A Fulbright Degree Study Award financed my master’s degree course at the State University of New York, Buffalo, from autumn 1989 through the 1991 summer session. At the time I graduated from the university, every student was agonizing over a future career. I was one of them and made a fateful decision in favor of graduate study in American history. The United States was an important partner country with Korea, and there were supposed to be many specialists on the United States. In reality, however, I could not find anyone who could guide my footsteps to this area of study. As my interest in the United States was aroused, I was primarily concerned with such issues as the fundamental basis of American politics, the system of resolving racial issues, and the like. I could hardly find answers to questions concerning these issues. One of the books that most impressed me at that time was A Daunting Journey, authored by Professor Kim Joon Yup of Korea University. Although this book had to do with the modern history of China, my curiosity was developing over the part of his nationalist activities that moved him to become a specialist in Chinese studies. He presented himself as someone worthy of emulation. Moved by his story, I made a decision to become a specialist on American studies. I set my eyes on a goal and have assiduously carried out academic pursuits toward this goal. My family was not in a position to finance my study at a Korean university. My application for graduate study at the State University of New York at Buffalo was accompanied by the honor of receiving Fulbright scholarship.

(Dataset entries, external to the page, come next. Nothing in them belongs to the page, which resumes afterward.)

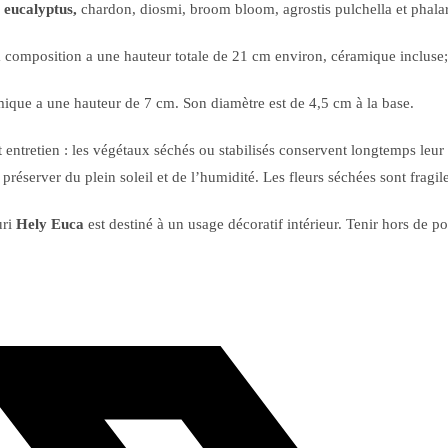
:
eucalyptus,
chardon, diosmi, broom bloom, agrostis pulchella et phalar
a composition a une hauteur totale de 21 cm environ, céramique incluse;
ique a une hauteur de 7 cm. Son diamètre est de 4,5 cm à la base.
 entretien : les végétaux séchés ou stabilisés conservent longtemps leur 
 préserver du plein soleil et de l’humidité. Les fleurs séchées sont fragil
uri
Hely Euca
est destiné à un usage décoratif intérieur. Tenir hors de po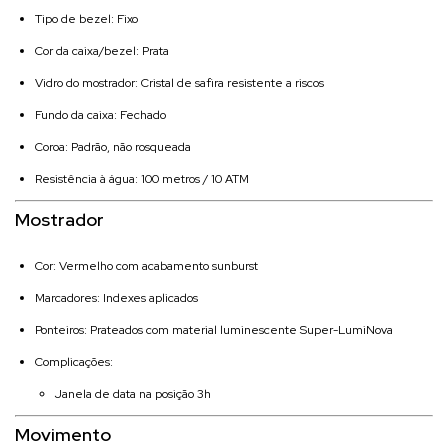
Tipo de bezel: Fixo
Cor da caixa/bezel: Prata
Vidro do mostrador: Cristal de safira resistente a riscos
Fundo da caixa: Fechado
Coroa: Padrão, não rosqueada
Resistência à água: 100 metros / 10 ATM
Mostrador
Cor: Vermelho com acabamento sunburst
Marcadores: Indexes aplicados
Ponteiros: Prateados com material luminescente Super-LumiNova
Complicações:
Janela de data na posição 3h
Movimento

Starting with a master’s degree, I advanced to the Ph.D. program. Upon the completion of my doctoral degree, I was given an opportunity to teach in Canada and Colorado for one year each. It was in the autumn of 2005 that I was tenured to teach history at the University of Alaska Anchorage. It was my great honor to see my book The Rise and Fall of the American System: Nationalism and the Development of the American Economy 1790-1837 published in England. After the book was published, I was invited to give lectures, and local newspapers carried articles about the book. Seven years of study on the United States, I feel, have brought me up to the level where I can claim myself to be well versed in America. I am on the road to becoming an American specialist in the true sense.

Whether you like it or not, the United States is a country of great importance to Korea, and thus I believe that we must continue to encourage American studies within Korea. When we talk about American society and culture, there are a lot of things to be discarded; at the same time, there are just as many things worthy of learning. The more you understand America, the better your chance of grasping Korea in an objective light. In this sense, the Korean-American Educational Commission was of crucial importance in its role in the promotion of mutual understanding.

Excerpt from Fulbright In Korea’s Future: A 60th Anniversary Commemorative History. Seoul: Korea-American Educational Commission, 2010, pp. 105-106.